Problem requirements =>
An exact reproduction of the listing, minus the pictures, is the required output.

Source data =>
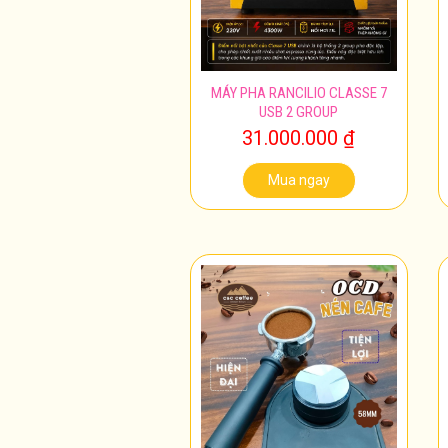
MÁY PHA RANCILIO CLASSE 7
USB 2 GROUP
31.000.000
₫
Mua ngay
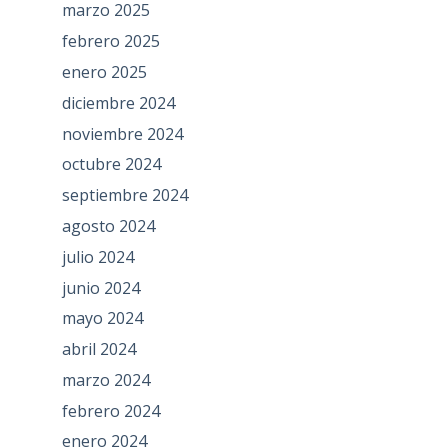
marzo 2025
febrero 2025
enero 2025
diciembre 2024
noviembre 2024
octubre 2024
septiembre 2024
agosto 2024
julio 2024
junio 2024
mayo 2024
abril 2024
marzo 2024
febrero 2024
enero 2024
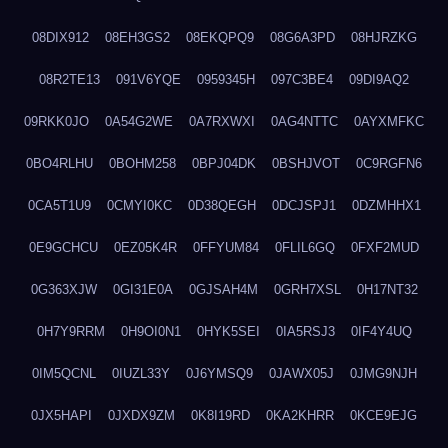
08DIX912
08EH3GS2
08EKQPQ9
08G6A3PD
08HJRZKG
08R2TE13
091V6YQE
0959345H
097C3BE4
09DI9AQ2
09RKK0JO
0A54G2WE
0A7RXWXI
0AG4NTTC
0AYXMFKC
0BO4RLHU
0BOHM258
0BPJ04DK
0BSHJVOT
0C9RGFN6
0CA5T1U9
0CMYI0KC
0D38QEGH
0DCJSPJ1
0DZMHHX1
0E9GCHCU
0EZ05K4R
0FFYUM84
0FLIL6GQ
0FXF2MUD
0G363XJW
0GI31E0A
0GJSAH4M
0GRH7XSL
0H17NT32
0H7Y9RRM
0H9OI0N1
0HYK5SEI
0IA5RSJ3
0IF4Y4UQ
0IM5QCNL
0IUZL33Y
0J6YMSQ9
0JAWX05J
0JMG9NJH
0JX5HAPI
0JXDX9ZM
0K8I19RD
0KA2KHRR
0KCE9EJG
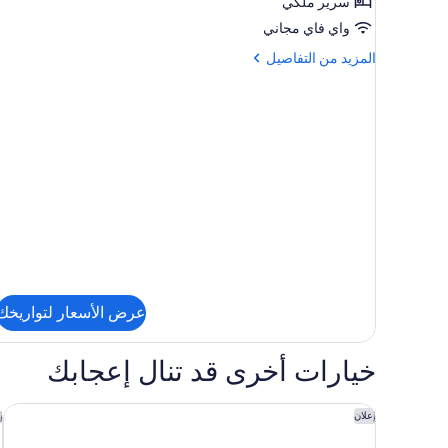
سرير ملكي
لغير
واي فاي مجاني
المدخنين
المزيد
المزيد من التفاصيل
من
التفاصيل
عن
غرفة
فردية
-
لغير
المدخنين
عرض الأسعار لتواريخك
خيارات أخرى قد تنال إعجابك
سبرنجهيل سويتس باي ماريوت ويست ميلبورن بالم باي
ه
إعلان
إ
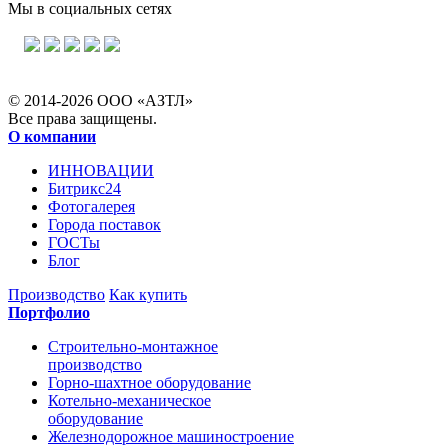
Мы в социальных сетях
© 2014-2026 ООО «АЗТЛ»
Все права защищены.
О компании
ИННОВАЦИИ
Битрикс24
Фотогалерея
Города поставок
ГОСТы
Блог
Производство
Как купить
Портфолио
Строительно-монтажное
производство
Горно-шахтное оборудование
Котельно-механическое
оборудование
Железнодорожное машиностроение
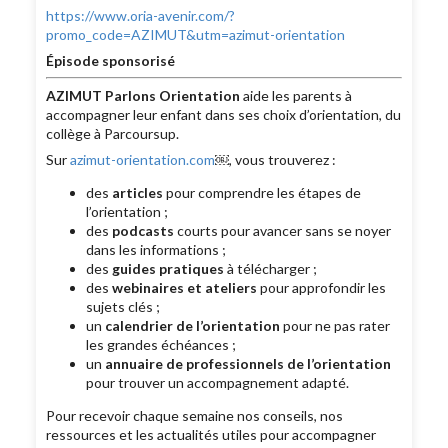
https://www.oria-avenir.com/?
promo_code=AZIMUT&utm=azimut-orientation
Épisode sponsorisé
AZIMUT Parlons Orientation
aide les parents à
accompagner leur enfant dans ses choix d’orientation, du
collège à Parcoursup.
Sur
azimut-orientation.com
￼, vous trouverez :
des
articles
pour comprendre les étapes de
l’orientation ;
des
podcasts
courts pour avancer sans se noyer
dans les informations ;
des
guides pratiques
à télécharger ;
des
webinaires et ateliers
pour approfondir les
sujets clés ;
un
calendrier de l’orientation
pour ne pas rater
les grandes échéances ;
un
annuaire de professionnels de l’orientation
pour trouver un accompagnement adapté.
Pour recevoir chaque semaine nos conseils, nos
ressources et les actualités utiles pour accompagner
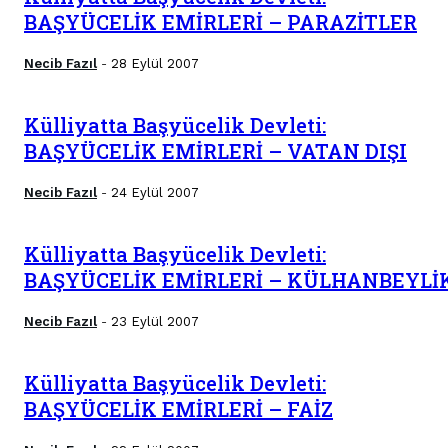
BAŞYÜCELİK EMİRLERİ – PARAZİTLER
Necib Fazıl
28 Eylül 2007
-
Külliyatta Başyücelik Devleti:
BAŞYÜCELİK EMİRLERİ – VATAN DIŞI
Necib Fazıl
24 Eylül 2007
-
Külliyatta Başyücelik Devleti:
BAŞYÜCELİK EMİRLERİ – KÜLHANBEYLİ
Necib Fazıl
23 Eylül 2007
-
Külliyatta Başyücelik Devleti:
BAŞYÜCELİK EMİRLERİ – FAİZ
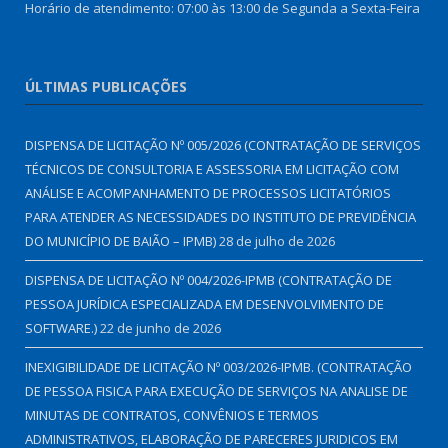
Horário de atendimento: 07:00 às 13:00 de Segunda a Sexta-Feira
ÚLTIMAS PUBLICAÇÕES
DISPENSA DE LICITAÇÃO Nº 005/2026 (CONTRATAÇÃO DE SERVIÇOS
TÉCNICOS DE CONSULTORIA E ASSESSORIA EM LICITAÇÃO COM
ANÁLISE E ACOMPANHAMENTO DE PROCESSOS LICITATÓRIOS
PARA ATENDER AS NECESSIDADES DO INSTITUTO DE PREVIDÊNCIA
DO MUNICÍPIO DE BAIÃO – IPMB)
28 de julho de 2026
DISPENSA DE LICITAÇÃO Nº 004/2026-IPMB (CONTRATAÇÃO DE
PESSOA JURÍDICA ESPECIALIZADA EM DESENVOLVIMENTO DE
SOFTWARE.)
22 de junho de 2026
INEXIGIBILIDADE DE LICITAÇÃO Nº 003/2026-IPMB. (CONTRATAÇÃO
DE PESSOA FISICA PARA EXECUÇÃO DE SERVIÇOS NA ANALISE DE
MINUTAS DE CONTRATOS, CONVÊNIOS E TERMOS
ADMINISTRATIVOS, ELABORAÇÃO DE PARECERES JURIDICOS EM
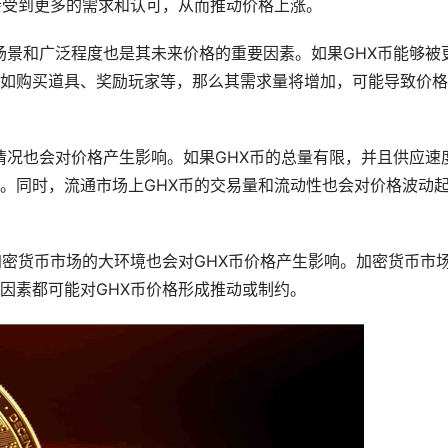
会受到更多的需求和认可，从而推动价格上涨。
使用场景和广泛程度也是其未来价格的重要因素。如果GHX币能够被
如购买道具、奖励玩家等，那么其需求量将增加，可能导致价格
流通情况也会对价格产生影响。如果GHX币的总量有限，并且供应速
。同时，流通市场上GHX币的交易量和流动性也会对价格波动
加密货币市场的大环境也会对GHX币价格产生影响。加密货币市
因素都可能对GHX币价格形成推动或制约。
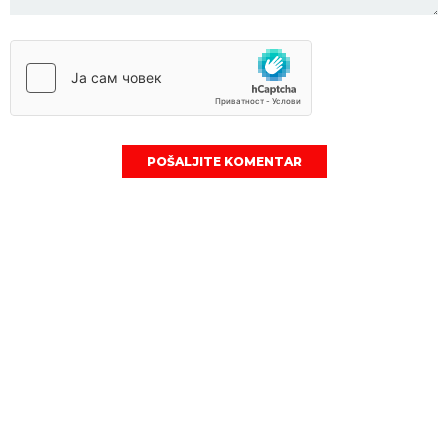
POŠALJITE KOMENTAR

Answer =>
MÁY PHA RANCILIO CLASSE 7
USB 2 GROUP
31.000.000
₫
Mua ngay
marzo 2025
febrero 2025
enero 2025
diciembre 2024
noviembre 2024
octubre 2024
septiembre 2024
agosto 2024
julio 2024
junio 2024
mayo 2024
abril 2024
marzo 2024
febrero 2024
enero 2024
08DIX912
08EH3GS2
08EKQPQ9
08G6A3PD
08HJRZKG
08R2TE13
091V6YQE
0959345H
097C3BE4
09DI9AQ2
09RKK0JO
0A54G2WE
0A7RXWXI
0AG4NTTC
0AYXMFKC
0BO4RLHU
0BOHM258
0BPJ04DK
0BSHJVOT
0C9RGFN6
0CA5T1U9
0CMYI0KC
0D38QEGH
0DCJSPJ1
0DZMHHX1
0E9GCHCU
0EZ05K4R
0FFYUM84
0FLIL6GQ
0FXF2MUD
0G363XJW
0GI31E0A
0GJSAH4M
0GRH7XSL
0H17NT32
0H7Y9RRM
0H9OI0N1
0HYK5SEI
0IA5RSJ3
0IF4Y4UQ
0IM5QCNL
0IUZL33Y
0J6YMSQ9
0JAWX05J
0JMG9NJH
0JX5HAPI
0JXDX9ZM
0K8I19RD
0KA2KHRR
0KCE9EJG
سرير ملكي
لغير
واي فاي مجاني
المدخنين
المزيد
المزيد من التفاصيل
من
التفاصيل
عن
غرفة
فردية
-
لغير
المدخنين
عرض الأسعار لتواريخك
خيارات أخرى قد تنال إعجابك
سبرنجهيل سويتس باي ماريوت ويست ميلبورن بالم باي
ه
إعلان
إ
Мы в социальных сетях
© 2014-2026 ООО «АЗТЛ»
Все права защищены.
О компании
ИННОВАЦИИ
Битрикс24
Фотогалерея
Города поставок
ГОСТы
Блог
Производство
Как купить
Портфолио
Строительно-монтажное
производство
Горно-шахтное оборудование
Котельно-механическое
оборудование
Железнодорожное машиностроение
https://www.oria-avenir.com/?
promo_code=AZIMUT&utm=azimut-orientation
Épisode sponsorisé
AZIMUT Parlons Orientation
aide les parents à
accompagner leur enfant dans ses choix d’orientation, du
collège à Parcoursup.
Sur
azimut-orientation.com
, vous trouverez :
des
articles
pour comprendre les étapes de
l’orientation ;
des
podcasts
courts pour avancer sans se noyer
dans les informations ;
des
guides pratiques
à télécharger ;
des
webinaires et ateliers
pour approfondir les
sujets clés ;
un
calendrier de l’orientation
pour ne pas rater
les grandes échéances ;
un
annuaire de professionnels de l’orientation
pour trouver un accompagnement adapté.
Pour recevoir chaque semaine nos conseils, nos
ressources et les actualités utiles pour accompagner
BAŞYÜCELİK EMİRLERİ – PARAZİTLER
Necib Fazıl
28 Eylül 2007
-
Külliyatta Başyücelik Devleti:
BAŞYÜCELİK EMİRLERİ – VATAN DIŞI
Necib Fazıl
24 Eylül 2007
-
Külliyatta Başyücelik Devleti:
BAŞYÜCELİK EMİRLERİ – KÜLHANBEYLİ
Necib Fazıl
23 Eylül 2007
-
Külliyatta Başyücelik Devleti:
BAŞYÜCELİK EMİRLERİ – FAİZ
Horário de atendimento: 07:00 às 13:00 de Segunda a Sexta-Feira
ÚLTIMAS PUBLICAÇÕES
DISPENSA DE LICITAÇÃO Nº 005/2026 (CONTRATAÇÃO DE SERVIÇOS
TÉCNICOS DE CONSULTORIA E ASSESSORIA EM LICITAÇÃO COM
ANÁLISE E ACOMPANHAMENTO DE PROCESSOS LICITATÓRIOS
PARA ATENDER AS NECESSIDADES DO INSTITUTO DE PREVIDÊNCIA
DO MUNICÍPIO DE BAIÃO – IPMB)
28 de julho de 2026
DISPENSA DE LICITAÇÃO Nº 004/2026-IPMB (CONTRATAÇÃO DE
PESSOA JURÍDICA ESPECIALIZADA EM DESENVOLVIMENTO DE
SOFTWARE.)
22 de junho de 2026
INEXIGIBILIDADE DE LICITAÇÃO Nº 003/2026-IPMB. (CONTRATAÇÃO
DE PESSOA FISICA PARA EXECUÇÃO DE SERVIÇOS NA ANALISE DE
MINUTAS DE CONTRATOS, CONVÊNIOS E TERMOS
ADMINISTRATIVOS, ELABORAÇÃO DE PARECERES JURIDICOS EM
会受到更多的需求和认可，从而推动价格上涨。
使用场景和广泛程度也是其未来价格的重要因素。如果GHX币能够被
如购买道具、奖励玩家等，那么其需求量将增加，可能导致价格
流通情况也会对价格产生影响。如果GHX币的总量有限，并且供应速
。同时，流通市场上GHX币的交易量和流动性也会对价格波动
加密货币市场的大环境也会对GHX币价格产生影响。加密货币市
因素都可能对GHX币价格形成推动或制约。
POŠALJITE KOMENTAR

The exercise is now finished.